I've been trying ever since that first visit to recreate the Ritz version of the mojito in my own kitchen, but with only limited success. My end products were always too strongly alcoholic and never had that deep, beautiful green color--more just bits of mint leaves in a clearish, limey fluid. Even a second visit to the San Juan Ritz and some surreptitious scrutiny of the bartender as he mixed up the drinks left me well short of the mark.
I recently made a third visit to Puerto Rico (fortunately, under the guise of business, so I don't have to fund the research on my own) and, following more ruthless experimentation and extensive reading, I think I have finally got the thing nailed.
In my earlier attempts, I made three critical errors:
- Using a gold rum rather than plain old silver rum
- Avoiding club soda
- Using simple syrup instead of granulated sugar
For #2 (biased, admittedly, by my experience at the Marriott) I assumed that adding soda to a mojito simply watered it down, so I had been leaving it out altogether. After all, I hadn't tasted club soda in the Ritz version--but, it turns out it was there, just in the proper proportion to the other ingredients.

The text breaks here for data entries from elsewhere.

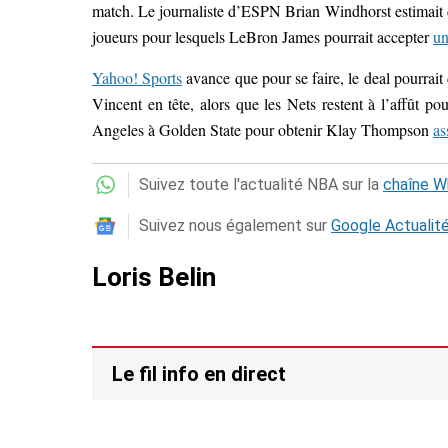
match. Le journaliste d’ESPN Brian Windhorst estimait
joueurs pour lesquels LeBron James pourrait accepter
un
Yahoo! Sports
avance que pour se faire, le deal pourrait
Vincent en tête, alors que les Nets restent à l’affût p
Angeles à Golden State pour obtenir Klay Thompson
as
Suivez toute l'actualité NBA sur la
chaîne 
Suivez nous également sur
Google Actualit
Loris Belin
Le fil info en direct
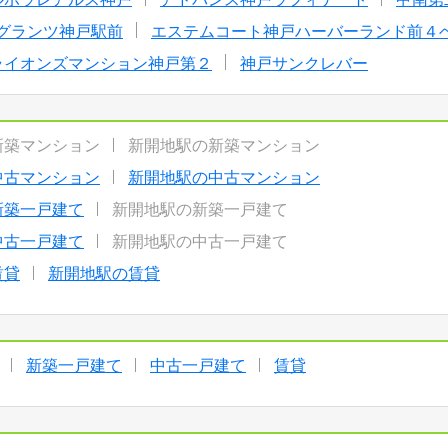
Dグランツ神戸駅前
エステムコート神戸ハーバーランド前４
ライオンズマンション神戸第２
神戸サンクレバー
新築マンション
新開地駅の新築マンション
中古マンション
新開地駅の中古マンション
新築一戸建て
新開地駅の新築一戸建て
中古一戸建て
新開地駅の中古一戸建て
賃貸
新開地駅の賃貸
新築一戸建て
中古一戸建て
賃貸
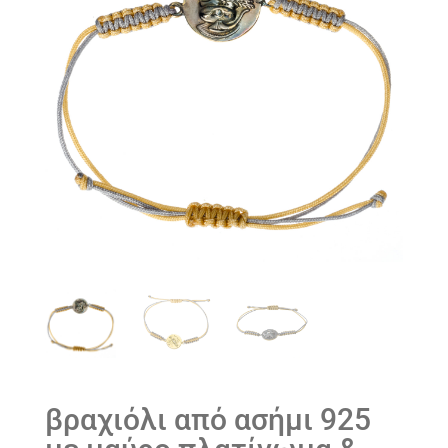
βραχιόλι από ασήμι 925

And, on point #3, I was just too full of myself. I had discovered simple syrup quite a while back and had been using it proudly for everything from cocktails to sweet tea. So, I sneeringly assumed that all those mojito recipes I saw that called for a tablespoon (or more) of sugar were just shortcut versions and that the pros would use a splash of simple syrup, and I assumed that it would be best to go a little light on the syrup to avoid a sticky sweet drink.
Wrong again. As it turns out, granulated sugar and lots of it is the key, for when you muddle it with the mint it helps to really break down the leaves and grind out the mint oil and create that wonderful smooth flavor, and the bright green color, too.
So, duly chastised but delighted with my most recent batch, I can now offer up the following instructions for creating what (in my mind at least) is the ideal mojito:
6 -8 large, fresh mint leaves2 T sugar (yes, that's tablespoons: you don't want to skimp on the sugar)3 T rum (or a bit more if you like them strong)Juice of 1 lime2 T of club soda (One of the curious things about mojito recipes is that almost no one specifies how much soda to use. I find 2 T to be about right.)
Add the mint leaves and sugar to a mortar and grind vigorously until the mint is starting to disintegrate and are melding into the sugar. (Someday I hope to acquire a big wooden mortar and pestle like they use at the Ritz, but my small stone version seems to do just fine.) Put the sugar and mint into a cocktail shaker and pour in the rum, lime juice, and club soda. Add ice, then shake until well blended. Pour into a rocks glass, garnish with a lime, and enjoy.
I think the key is in the muddling, so spend a little extra time and really work the mint and sugar together. The result is a drink that is startlingly yummy and perfect for a hot summer afternoon.